Burisch: Ja, solange man das freiwillig macht. Schwierig wird es, wenn man sich stattdessen lieber um die Familie kümmern würde. Burnouts drohen immer dann, wenn einem die Arbeitsweise generell gegen den Strich geht. Die Erreichbarkeit allein ist aber keine Erklärung für Burnouts.

SPIEGEL ONLINE: Bei BMW soll nun auch die Arbeit von unterwegs stärker erfasst werden. Die ermöglicht ja zunächst mal mehr Freiheit.

Burisch: Viele machen das zunächst auch freiwillig. Etwa IT-Berater, die regelmäßig zu Kunden reisen und sich erst mal an den tollen Hotels und der eigenen Bedeutung erfreuen. Doch irgendwann stellen viele fest: Das Hotel alleine bringt's nicht, wenn ich meine Familie nicht mehr sehe.

SPIEGEL ONLINE: Ist denn all das Mail- und Internet-Checken wirklich notwendig?

Burisch: Wenn man nicht gerade Börsenhändler ist: nein. Viele, die am Handy hängen, wissen mit sich sonst einfach nichts mehr anzufangen. Ich sehe etwa in Flughäfen ganz selten Geschäftsleute, die einfach mal nichts tun - und damit Zeit haben nachzudenken.

SPIEGEL ONLINE: Ist die Arbeit am Ende gar nicht mehr geworden, sondern ist es nicht eher unsere Möglichkeit, sie jederzeit zu erledigen?

Burisch: Doch, wir sind heute deutlich produktiver als noch vor wenigen Jahrzehnten. Denken Sie nur daran, wie lange es früher gedauert hat, einen Brief zu tippen und eventuell noch zu korrigieren. In der Zeit schreibt eine Sekretärin heute drei E-Mails.

SPIEGEL ONLINE: Gerade börsennotierte Unternehmen wie BMW stehen aber unter dem Druck, ihre Produktivität weiter zu steigern. Wo soll da das Korrektiv für die Überlastung herkommen?

Burisch: Von den Arbeitnehmern selbst. Irgendwann könnte sich kein Führungspersonal mehr finden, das unter diesen Bedingungen arbeiten will. Dann müssten die Unternehmen die Arbeitbelastung ihrer Manager reduzieren. Die sogenannte Generation Y legt ja bereits mehr Wert auf ein Leben neben der Arbeit. Auch die Kosten von Burnout-Erkrankungen könnten der Wirtschaft irgendwann zu hoch werden.
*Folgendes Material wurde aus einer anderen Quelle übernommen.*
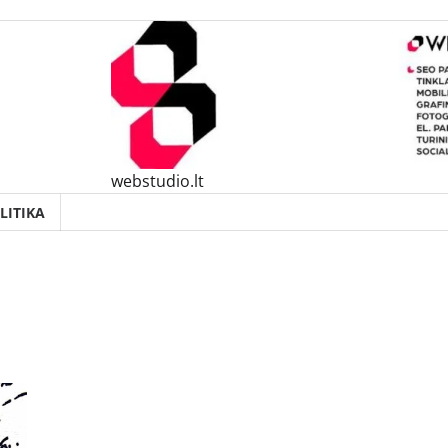
webstudio.lt
LITIKA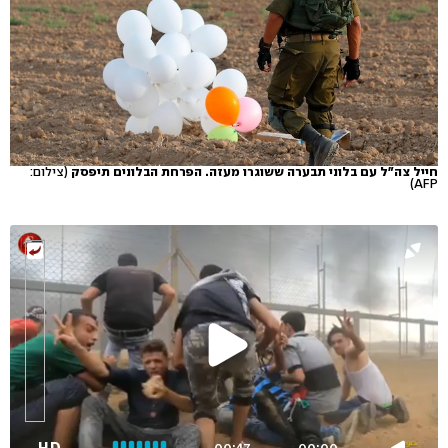
חייל צה"ל עם בלוני תבערה ששוגרו מעזה. הפרחת הבלונים תיפסק
(צילום:
AFP)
SPIEGEL ONLINE: Burnout war eine Zeit lang ein Riesenthema, inzwischen hört man weniger davon. Liegt das auch daran, dass Burnout letztlich nur eine Beschönigung für Depression ist - wie Kollegen von Ihnen kritisiert haben? Immerhin ist Burnout in Deutschland nicht als eigene Behandlungsdiagnose anerkannt.

Burisch: Das glaube ich nicht. Burnout lässt sich durchaus als eigenes Krankheitsbild beschreiben. In den Niederlanden haben Spitzenverbände von Ärzten und Psychologen das bereits 2011 getan - mit ihrer Definition könnte man in Deutschland sofort arbeiten. Denn der Burnout-Hype ist abgeklungen, aber das Phänomen ist keinesfalls verschwunden.